Laying out the conditions in which he would consider exempting the antitrust commissioner from a forthcoming gas agreement, Economy Minister Arye Deri warned on Monday night that he does not intend to simply provide a “rubber stamp” on the divisive issue.
The signing of an deal among government officials and the country’s natural gas companies, slated to occur Thursday in the Security Cabinet, is contingent upon Deri’s willingness to activate Article 52 of the Antitrust Law, in which an economy minister can revoke the antitrust commissioner’s authority over a “restrictive agreement” due to reasons of foreign policy or security.
In a letter to Prime Minister Benjamin Netanyahu on Monday night, Deri expressed his concerns about rushing into activating such as article, as the clause has never been used in Israel’s history and because the Economy Ministry has participated directly in the natural gas deal.
“I do not intend to be used as a rubber stamp, and even if I do end up exercising my authority, I will do so only after delving into the details and hearing the stances and opinions of Knesset members and the general public,” Deri wrote.
Israel’s natural gas sector – and particularly the development of the Leviathan reservoir – has faced a stalemate since December, after Antitrust Commissioner David Gilo said he would review whether the dominance of the Delek Group and Noble Energy constitutes an illegal “restrictive agreement.”
Although gas from the 282-billion cubic meter Tamar reservoir, located about 80 km. off the coast of Haifa, has been flowing into Israel since March 2013, development of its neighboring 621-b.cu.m.

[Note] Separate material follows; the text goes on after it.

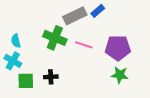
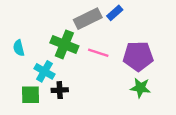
cyan cross: (13, 61) -> (44, 71), moved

Leviathan basin has been unable to proceed as a result of disagreements among government officials and the companies.
Aiming to bring an end to months of disputes and the development freeze, an interministerial team – from the Finance Ministry, the National Economic Council and the National Infrastructure, Energy and Water Ministry – presented the Delek Group and Noble Energy with an initial compromise outline on May 6. While government officials said that companies responded favorably at the time, Gilo announced on May 25 his forthcoming August resignation due to his divergence with the other officials on the outline’s terms.
The most recent version of the proposed compromise outline would require that the Delek Group’s subsidiaries Delek Drilling and Avner Oil Exploration exit the Tamar reservoir entirely, selling their assets there within six years. Houston-based Noble Energy would only need to dilute its assets from its 36-percent share today to 25%, and could remain the basin’s operator.
Both companies would be required to sell their holdings in two much smaller offshore reservoirs, Karish and Tanin.
Unlike the previous draft of the compromise outline, which Gilo had supported, this version revoked a mandate that all of Leviathan shareholders market their gas to the Israeli market separately and posed weaker restrictions on Noble in Tamar.
In Deri’s letter to Netanyahu on Monday night, among the conditions that the economy minister demanded was the swift sale of both Karish and Tanin, in order to guarantee the quick entrance of new competition. The sale should ideally occur within a year and two months, with four more under the management of a trustee, he wrote.
In addition, the timetable in which Delek must sell its assets and in which Noble Energy must dilute its holdings in Tamar must be meticulously defined, according to Deri. He called the six-year period “reasonable,” noting that another year under the management of a trustee is also suitable.
“Beyond this, it will be difficult to create competition,” he said.
As far as the development of Karish and Tanin is concerned, Deri stressed the importance of ensuring that the reservoirs will actually have customers, by potentially reserving gas quotas for these basins and taking other measures.
In developing the Leviathan reservoir, a strict timetable for simultaneously building an additional gas intake pipeline is also crucial, in order to reduce the market’s current dependency on one such pipeline, Deri wrote. As far as the issue of marketing gas separately from Leviathan is concerned, the economy minister said that the government should reserve the option to mandate such a requirement after 10 years.
“If in another 10 years we see that there is sufficient competition in the industry, then we can allow the companies to continue marketing jointly, but there must be an examination showing that competition has developed in the industry,” Deri added.
The economy minister also called for the continued connection of factories to natural gas supplies, accompanied by joint solutions from the finance and economy ministries as to how to reduce the bureaucratic burden involved with doing so.
Lastly, Deri stressed that the price of natural gas must be “reasonable and matching global norms,” with a secure and certain gas market that attracts companies.
“Price stability will be preserved and will not rise unreasonably,” he said.
Reminding the prime minister that the government is now finalizing a gas agreement that will have impact for years to come, Deri emphasized the need to ensure that competition and benefits to the consumer are preserved.
“Without an adequate response to all of these points, it is not my intention to begin the process of activating Article 52,” Deri added.